Canadian Prime Minister Justin Trudeau will remain in power but with a minority government that will require the support of a smaller left-leaning party, official results showed on Monday after a hard-fought battle in which he was dogged by scandals.
The Liberals had won or were leading in 156 out of 338 seats as of midnight EDT (0400 GMT on Tuesday), according to Elections Canada. That put the Liberals far short of the 170 seats needed for a second straight majority government.
Trudeau, who took power in 2015 as a charismatic figure promising “sunny ways,” saw his popularity drop over old photos of him in blackface and his handling of a corporate corruption case. He will now have to rely on the New Democratic Party (NDP) to push through key legislation.
Although the NDP had a disappointing night, as the number of seats it was projected to win was down sharply from the 2015 election, the party could exercise significant influence over Trudeau’s next government.
“I think a Liberal government supported by the (NDP) is likely going to lean farther left,” said John Manley, a former Liberal finance minister who now works in the private sector.
“It raises a series of issues about what are the demands that an NDP party would make. What’s the price of governing going to be? And I think businesses are going to be reluctant to make any moves until they get some satisfaction around that.”

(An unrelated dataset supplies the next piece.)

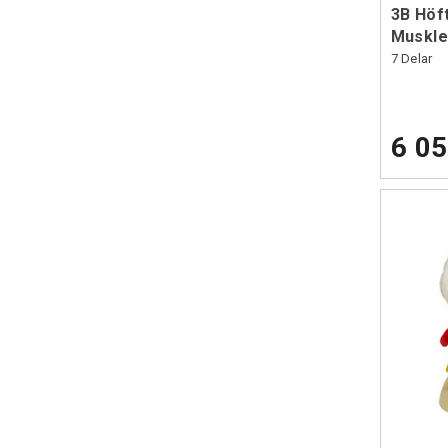
3B Höf
Muskle
7 Delar
6 05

Minority governments in Canada rarely last more than 2-1/2 years.
Trudeau, 47, who has championed diversity as prime minister, was endorsed by former US President Barack Obama in the final stretch of the campaign and is viewed as one of the last remaining progressive leaders among the world’s major democracies.
But the son of the late Liberal Prime Minister Pierre Trudeau also had to overcome a sense of fatigue with his government.